# Testing a WordVec-RNN text generator

In this notebook we will load and test our Word-RNN text generator. This notebook has similiarities to the `word-vector-rnn-text-gen-testing.ipynb` notebook, but this time there is no training loop, we are just loading in a model and generating from it. 

First lets do some imports:

In [None]:
import torch
import random

import numpy as np
import torch.nn as nn
import torch.nn.functional as F
import torchtext.vocab as vocab

from torchtext.data.utils import get_tokenizer
from torch.distributions import Categorical

In PyTorch, there are different implementations for storing and processing data on different kinds of computer hardware. By default, all computers will work by training and running neural networks on the Central Processing Unit (CPU), which we can specify with `'cpu'`. 

If you have an NVIDIA Graphics Processing Unit (GPU) (and you have installed CUDA correctly and the correct version of PyTorch), then you can use the flag `'gpu'` which will make training your neural networks **much faster**. Most of you won't have powerful NVIDIA GPU's in yor laptops however. Don't worry if you don't, the notebooks we are using in this class will be designed to work on laptop CPU's. 
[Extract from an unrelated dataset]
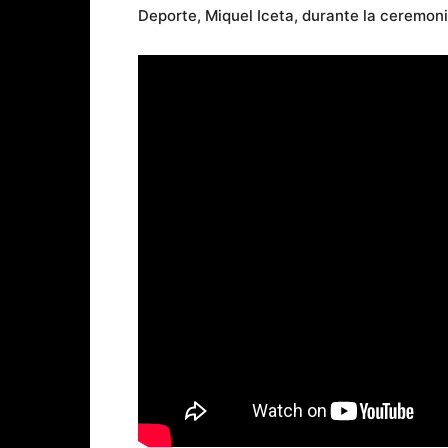
Deporte, Miquel Iceta, durante la ceremon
If you have an M1 or M2 processor on a Mac then you can use the device `'mps'` which will run on Apples accelerated Metal Performance Shaders (MPS) for potentially faster and more powerful training (though sometimes running on CPU can be faster). 

In [None]:
device = 'cpu'

#### Load word vectors

Here we will load in our word vectors. By default we are going to download only the top30k words from GloVe, this is for speed and efficiency. You can come back to this later and try loading in some other word vectors.

A torchtext Vectors class has two dictionaries in it `stoi` (string to index) and `itos` (index to string). These are equivalent to the dictionaries we made in the previous notebook `word_to_ix` and `ix_to_word`. For consistency we are going to assign variables with the same name to make this and the Week 7 `word-rnn-training.ipynb` notebooks easier to compare.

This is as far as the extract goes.